This was enough. The Marquis at once went to the Emperor. "Han Kew-sul is a
traitor," he said. "He defies you, and declares that he will not obey your
commands."
Meanwhile the remaining Ministers waited in the Cabinet Chamber. Where was
their leader, the man who had urged them all to resist to death? Minute
after minute passed, and still he did not return. Then a whisper went round
that the Japanese had killed him. The harsh voices of the Japanese grew
still more strident. Courtesy and restraint were thrown off. "Agree with us
and be rich, or oppose us and perish." Pak Che-sun, the Foreign Minister,
one of the best and most capable of Korean statesmen, was the last to
yield. But even he finally gave way. In the early hours of the morning
commands were issued that the seal of State should be brought from the
Foreign Minister's apartment, and a treaty should be signed. Here another
difficulty arose. The custodian of the seal had received orders in advance
that, even if his master commanded, the seal was not to be surrendered for
any such purpose. When telephonic orders were sent to him, he refused to
bring the seal along, and special messengers had to be despatched to take
it from him by force. The Emperor himself asserts to this day that he did
not consent.
The news of the signing of the treaty was received by the people with
horror and indignation. Han Kew-sul, once he escaped from custody, turned
on his fellow-Ministers as one distraught, and bitterly reproached them.

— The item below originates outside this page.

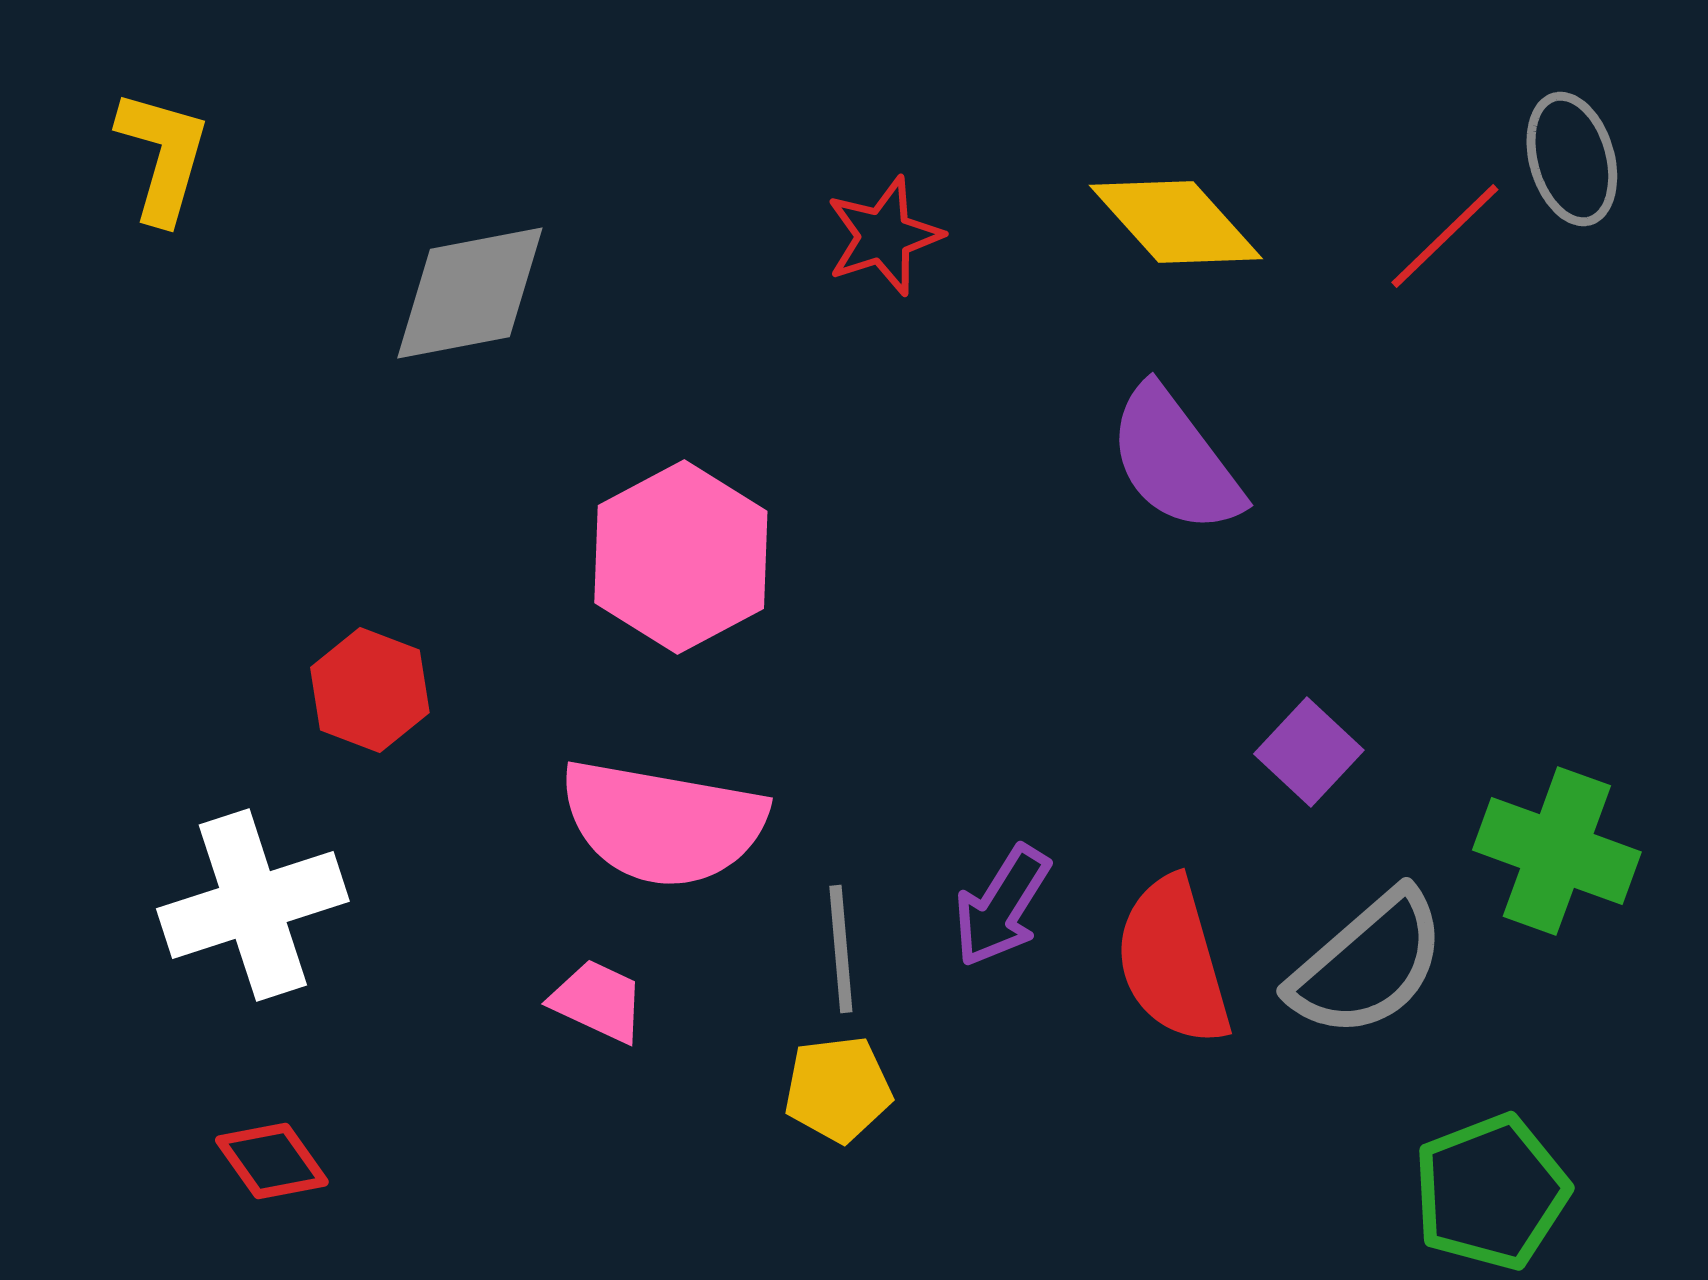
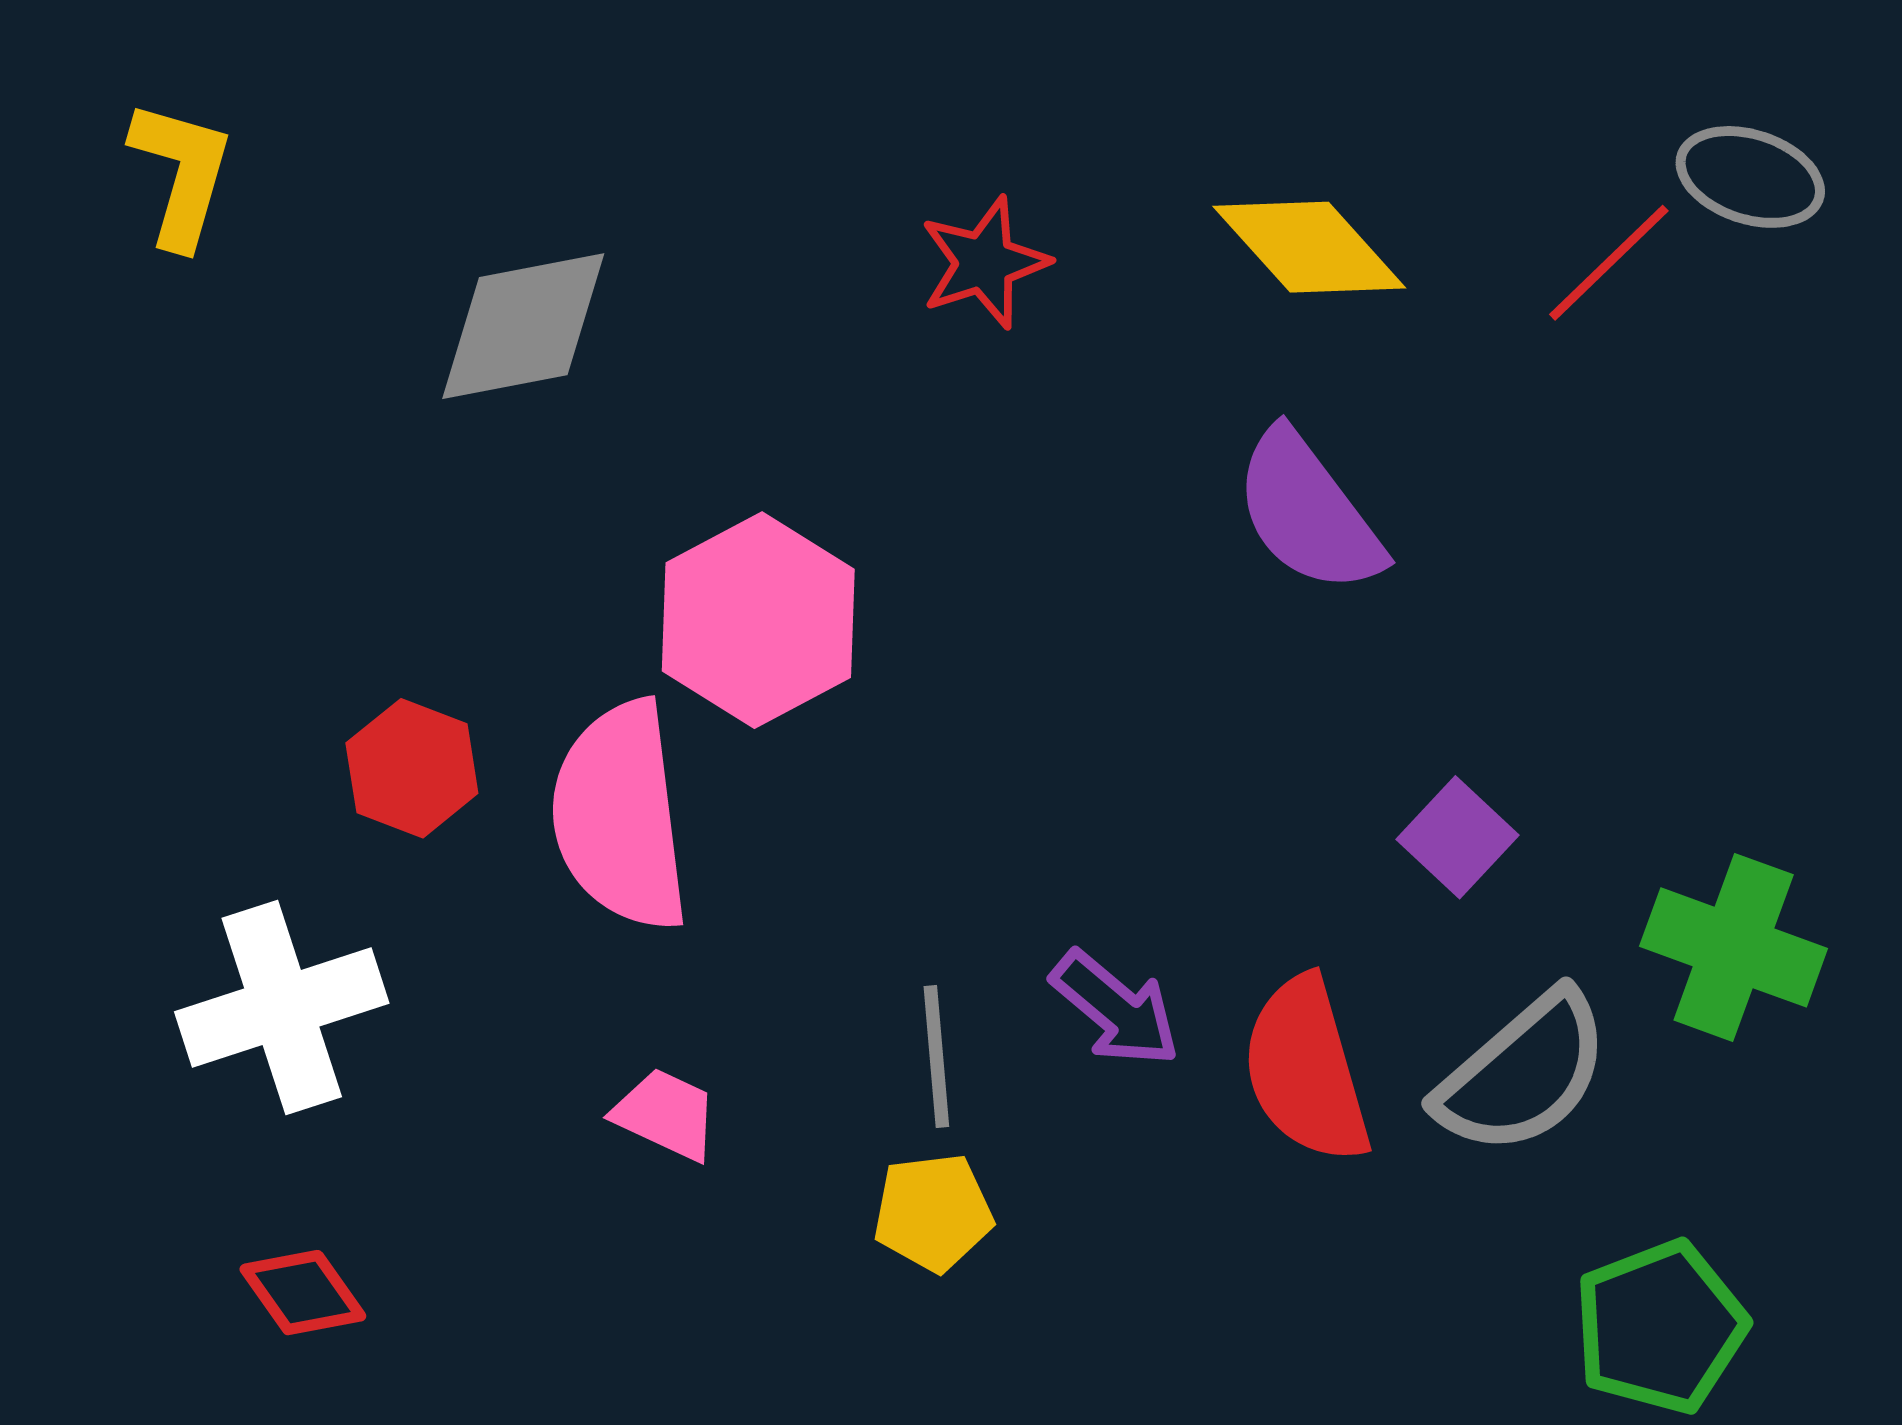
gray ellipse: (1572, 159) -> (1750, 177), turned -56
pink semicircle: (663, 823) -> (620, 816), moved, turned 73
purple arrow: (1002, 906) -> (1116, 1009), turned -82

"Why have you broken your promises?" he cried. "Why have you broken your
promises?" The Ministers found themselves the most hated and despised of
men. There was danger lest mobs should attack them and tear them to pieces.
Pak Che-sun shrank away under the storm of execration that greeted him. On
December 6th, as he was entering the palace, one of the soldiers lifted his
rifle and tried to shoot him, Pak Che-sun turned back, and hurried to the
Japanese Legation. There he forced his way into the presence of Mr.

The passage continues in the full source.